Gainesville Tells: Local veterans perform their stories on stage

By Mandy McDade

“It’s time to speak. It’s time to listen.”

That’s the motto of the Telling Project, a performing arts non-profit that gives veterans and their families a platform to speak about their experiences in the military. The Telling Project is a nationwide initiative that has put over 180 soldiers and their families on stage, giving audiences the opportunity to listen to their stories in a unique and engaging format.

Thanks to grants from the Florida Humanities Council, and the National Endowment for the Humanities, the Telling Project is coming to Gainesville. Telling: Gainesville is a performance directed by Jeffrey Pufahl of UF’s Center for Arts in Medicine, featuring four veterans — who served in the Marine Corps, the Navy and the Army, respectively — and one woman who was married to an Air Force pilot for twenty years.

Pufahl was first drawn to the Telling Project because of his belief in the power of theatre to build strong and healthy communities. The project, at its core, is about building understanding, and creating a bridge between veterans and the larger community.  These issues are not often spoken about, especially considering that less than 1% of the population has served in the military over the last eleven years. Those who have often find that re-acclimating to their normal lives after deployment is harder than they anticipated – and the Telling Project hopes to communicate this to the public, and create more empathy and understanding for an underrepresented population.

The performance explores the various reasons why these men enlisted, and follows them through basic training, their first deployment, and, of course, their experiences upon arriving home. It was challenging to find veterans willing to openly discuss this material, especially in such a public and performative way.

“It’s not an easy experience to get in front of people and tell these stories,” Pufahl acknowledges. “It’s heavy material, and it isn’t all pretty.”  

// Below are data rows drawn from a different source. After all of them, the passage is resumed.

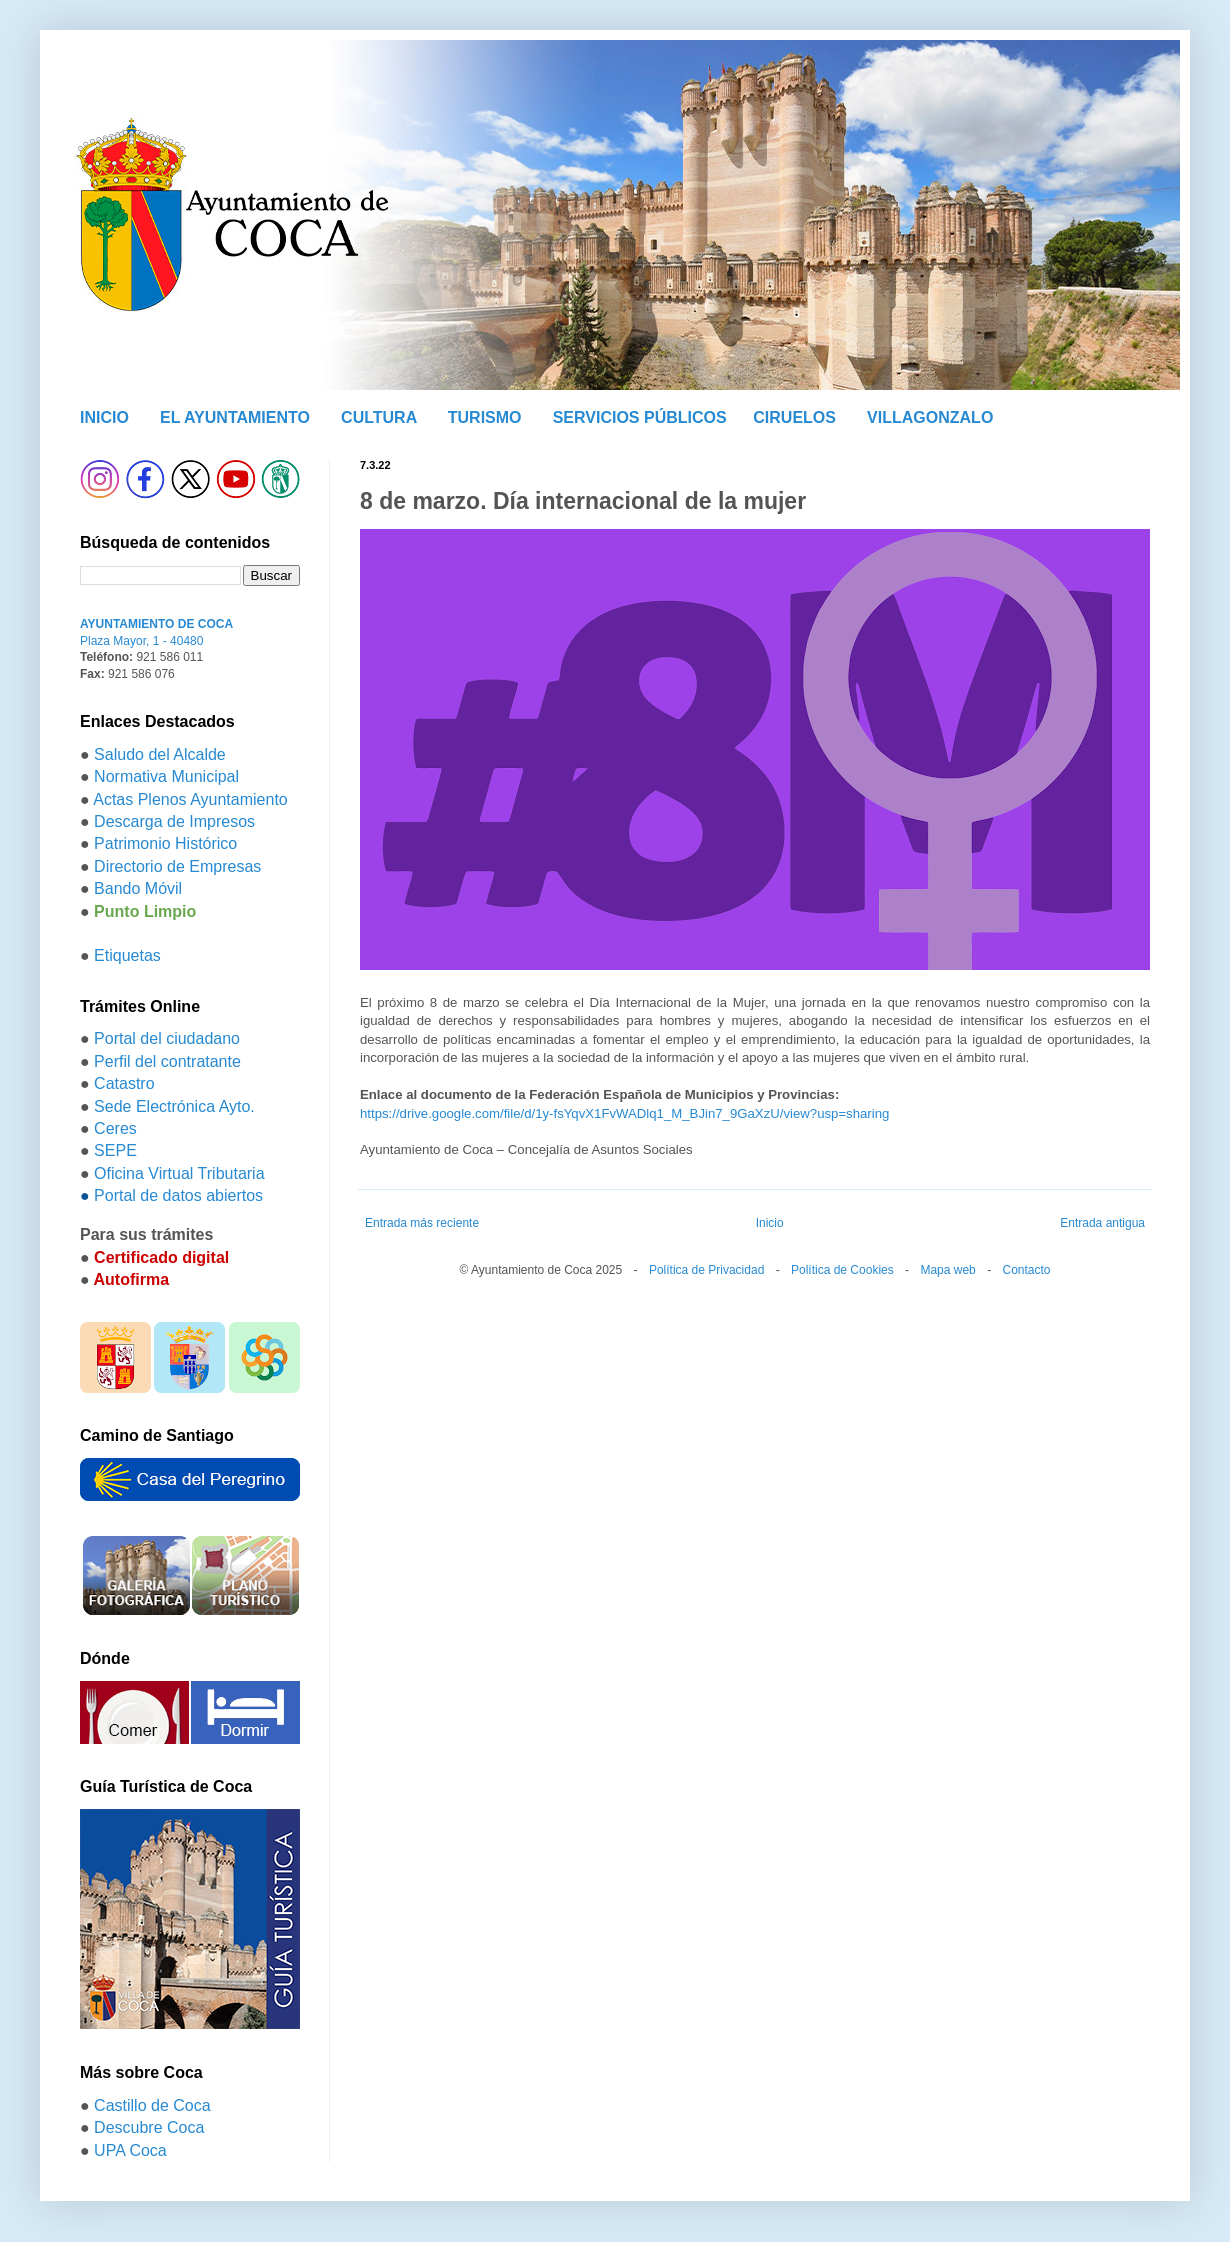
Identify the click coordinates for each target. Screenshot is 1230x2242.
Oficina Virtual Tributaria (179, 1173)
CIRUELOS (794, 417)
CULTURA (379, 417)
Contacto (1026, 1270)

It took a small village to get the cast together. But Pufahl posted ads in the Gainesville Sun and at the VA, went to Veterans meetings, talked to friends of friends, and eventually found his cast. Scott Camil, Sue Dudley, Rafe Johnson, Victor Lopez and Andrew Moore will all headline the show, performing a script put together by The Telling Project’s head writer, Max Rayneard after extensive interviews conducted with all five. The performance will be followed by a Q&A session with the audience hosted by Dr. Paul Ortiz from the Samuel Proctor Oral History Program at UF.

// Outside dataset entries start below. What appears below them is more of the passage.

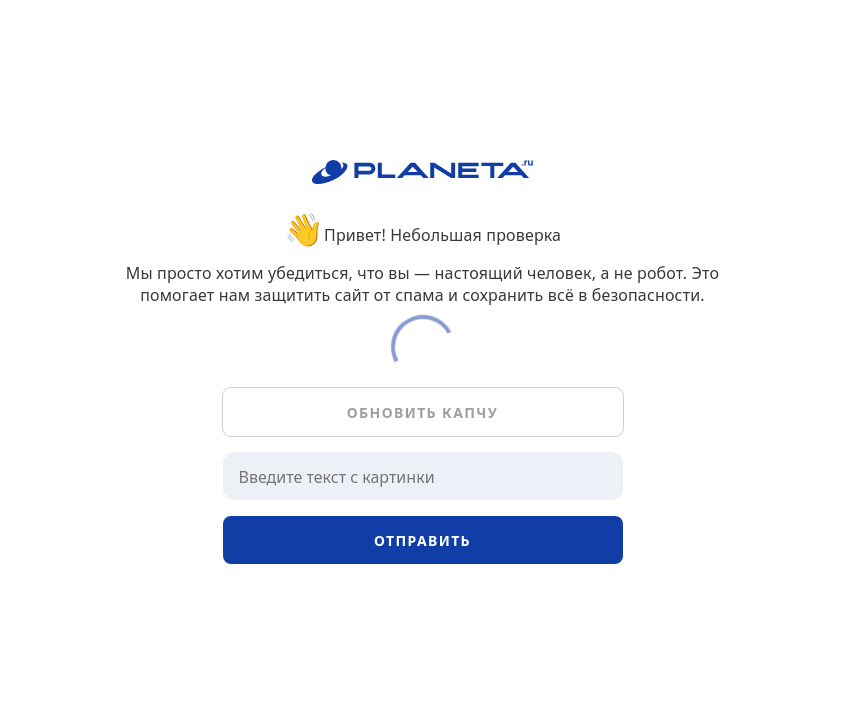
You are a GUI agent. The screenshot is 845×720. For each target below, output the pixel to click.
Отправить (422, 540)
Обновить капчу (422, 412)
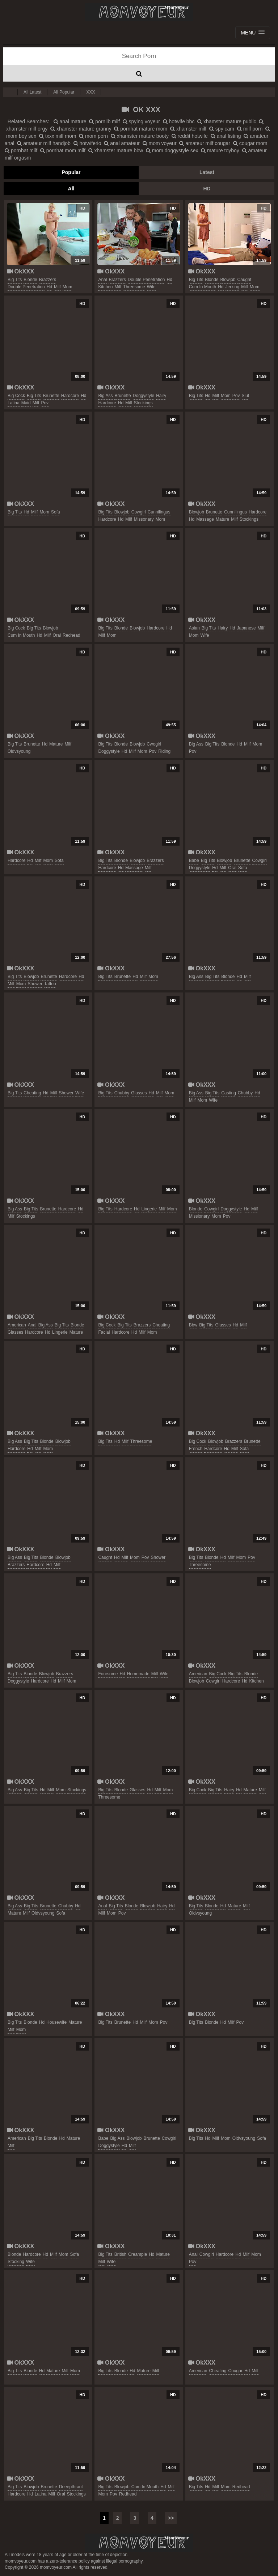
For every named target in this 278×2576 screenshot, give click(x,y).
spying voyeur (141, 121)
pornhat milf (21, 150)
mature (222, 519)
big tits (15, 279)
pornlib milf (104, 121)
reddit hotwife (190, 136)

Telling: Gainesville is an example of “verbatim theatre,” which focuses on a more journalistic, documentary-style of storytelling. Pufahl, who already had a love for the verbatim form, felt it an especially appropriate way to tell these stories.

“There’s an instant connection we, as an audience, have with verbatim theatre, because it is testimony and we identify with that level of truth,” Pufahl explains. “The empathy is very strong, because it’s someone’s actual experience that is being shown to us.”

Pufahl also hired local musician Michael Claytor for the performance, which will feature iconic songs that these men were listening to at around the time they enlisted. The goal of this, according to Pufahl, is to put the events of the narrative in perspective and situate them in a time and place.

Telling: Gainesville will premiere at the Actors’ Warehouse on November 10th at 8 pm. The show will run from November 10th-12th at 8 pm, November 13th at 2 pm, and again November 17th-19th at 8 pm. The show is free and open to the public for its entire run.